A chuva lambia a terra com sua língua molhada. Não se via o azul do céu. Apenas a cinzentice do dia.

Antes das seis da manhã terminou a primeira ordenha do dia. Às oito horas, no alto do morro agudo, buzinava o caminhão leiteiro.

Ainda tinha tempo para tratar da porcada faminta. Que no chiqueiro mais embaixo grunhia em altos decibéis.

A chuva não dava tréguas. Chovia a encher piscinas com aquela água barrenta.

Assim que o valente Zé da Tiana acabou de encher os três latões de leite quentinho desabou uma tempestade de fazer encher os olhos de água.

Foi o bastante para a estradinha ficar intransitável. Nem a carroça, puxada pelo eunuco Marreta, um cavalão vermelho, focinho branco, seria capaz de puxar a carroça morro acima.

A chuva durou uma semana inteira. A produção do leite azedou. Nem queijo foi possível fazer.

O prejuízo do infeliz Zé da Tiana foi enorme. Teve de vender metade das vacas para saldar a dívida com o banco perdulário.

Desde então Zé acabou sem nada para fazer. Foi obrigado a vender a propriedade. Recebeu do agiota um cheque sem fundos. E passou a esmolar na cidade.

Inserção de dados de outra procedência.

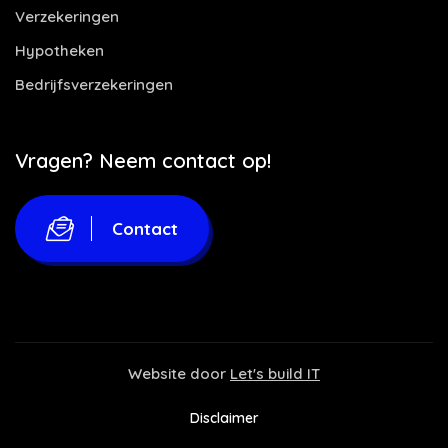
Verzekeringen
Hypotheken
Bedrijfsverzekeringen
Vragen? Neem contact op!
Contact
Website door
Let's build IT
Disclaimer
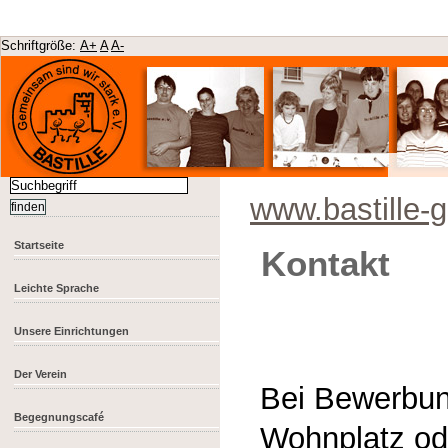
Schriftgröße:
A+
A
A-
www.bastille-
Startseite
Kontakt
Leichte Sprache
Unsere Einrichtungen
Der Verein
Bei Bewerbu
Begegnungscafé
Wohnplatz od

Foi quando o encontrei numa esquina da vida.

Trocamos uma dúzia de palavras.

Choroso, angustiado, ouvi da boca do desinfeliz Zé isso que passo a vocês: “até hoje não me conformo. Vendi a única coisa boa que possuía. Agora, sem mulher, sem as minhas vacas queridas, só tenho a me lastimar. Naquele dia da chuva forte acabei atolando no barro. Na lama da desesperança morta”.